= Walter Sear =

American film producer

Walter Edmond Sear (27 April 1930 – 29 April 2010) was an American recording engineer, musician, instrument importer and designer, inventor, composer and film producer. He was considered a pioneer in the use of the synthesizer and an expert on vintage recording equipment. Sear ran the Sear Sound recording studio in Hell's Kitchen, known for its vast collection of vintage analog recording equipment and patronized by artists including Steely Dan, Sonic Youth, David Bowie, Wynton Marsalis, Paul McCartney and Patti Smith.

==Career==
===Tuba player and designer===
Sear started his long and varied career as a classical tuba player. After 4 years at the Curtis Institute of Music, he occasionally subbed as the tuba player for the Philadelphia Orchestra. He later worked as a freelancer in New York City, playing for 6 years with the Radio City Music Hall pit orchestra as well as The Symphony of the Air, The Goldman Band, Sound of Music and numerous commercial studios.

In the late 1950s, he became interested in tuba design and began importing European tubas made to his own specifications from the Czech company Cerveny and the Belgian companies De Prins and Mahillion.

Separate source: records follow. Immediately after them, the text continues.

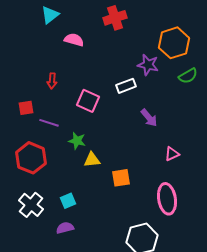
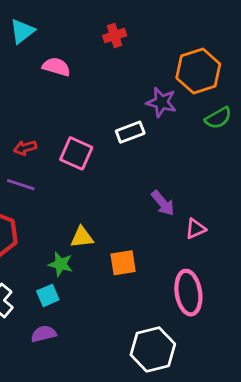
red cross: (115, 18) -> (115, 36), size x0.7
red arrow: (52, 81) -> (25, 148), moved, turned 70
purple arrow: (149, 118) -> (163, 203), moved
green star: (77, 141) -> (61, 264), moved

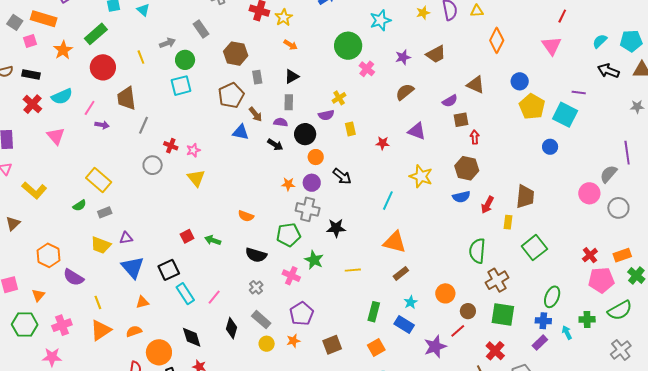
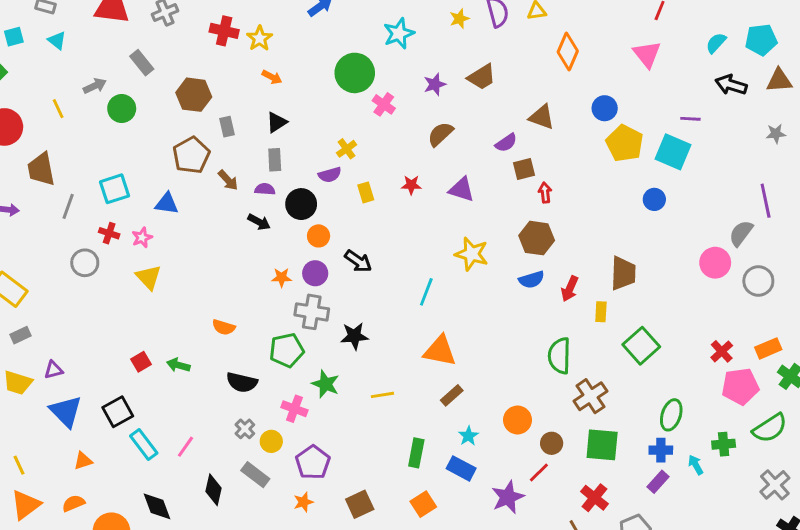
cyan square: (181, 86) -> (115, 189), moved
blue triangle: (241, 132) -> (167, 204), moved
red star: (383, 143) -> (411, 185), moved
yellow circle: (267, 344) -> (271, 441), moved

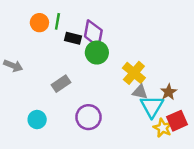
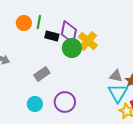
yellow cross: (134, 73) -> (88, 41), moved
gray triangle: (140, 92) -> (116, 76), moved
cyan circle: (37, 120) -> (35, 104), moved

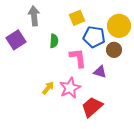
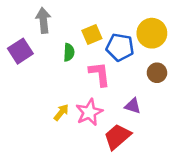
yellow square: (77, 18) -> (92, 34), moved
brown circle: (114, 50) -> (157, 73), moved
purple triangle: (100, 72) -> (133, 106), moved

He sold these tubas from a Manhattan showroom. These tubas, popular because of their relatively low price, unique design and quality workmanship, were typically engraved with the name "Walter E. Sear, NYC" on the bell. Sear estimated that he imported/produced approximately 2000 such instruments. His background in chemistry (Temple University with BA degree from the George Washington University) helped with the metallurgical processes that he innovated. He also held a B.M. from the Catholic University of America and undertook doctoral studies at Columbia University.

===Electronic music===
In the late 1950s, he became friendly with Robert Moog after buying parts from him for a home-made theremin. In the early 1960s, Sear used his music industry connections to become one of the earliest sales and distribution partners of R.A. Moog. He encouraged Moog to make his synthesizers more practical; eventually leading (in the late 1960s) to the development of portable synthesizers which could be used during live performances. Sear also became known as a performer and composer (using the Moog synthesizer) for various movie soundtracks including Midnight Cowboy.

Sear's pop compositions were also heard on his Command Records album, The Copper-Plated Integrated Circuit.

===Sear Sound===
In 1964 Sear built his first recording studio; one of the first commercial electronic music studios. In 1972, the studio moved to the Paramount Hotel at 235 West 46th Street, near Times Square in the Theater District of Midtown Manhattan in New York City in 1971. In 1988, the studio moved to larger recording facilities on the 6th floor of 353 West 48th Street, a former Hit Factory studio location.

Sear Sound is the oldest recording studio in New York City, with more than 285 vintage and contemporary microphones, four rebuilt Studer recorders used by the Beatles at Abbey Road and one of the earliest Moog synthesizers, built by Sear and Moog. Sear Sound is the oldest continuously operated studio in New York. The studio has been used by numerous notable artists, including Steely Dan, Björk, Lenny Kravitz, Yoko Ono, David Bowie, Lou Reed, Wayne Shorter and Norah Jones.

==Personal life==
Born in New Orleans, Louisiana, Sear moved with his family to Jackson Heights, Queens at the age of one. Sear received an Honorable Discharge from the regular United States Air Force with the rank of Staff Sergeant. He served at Bolling Air Force Base in Washington, D.C. Sear died on April 29, 2010 at the age of 80 in New York City.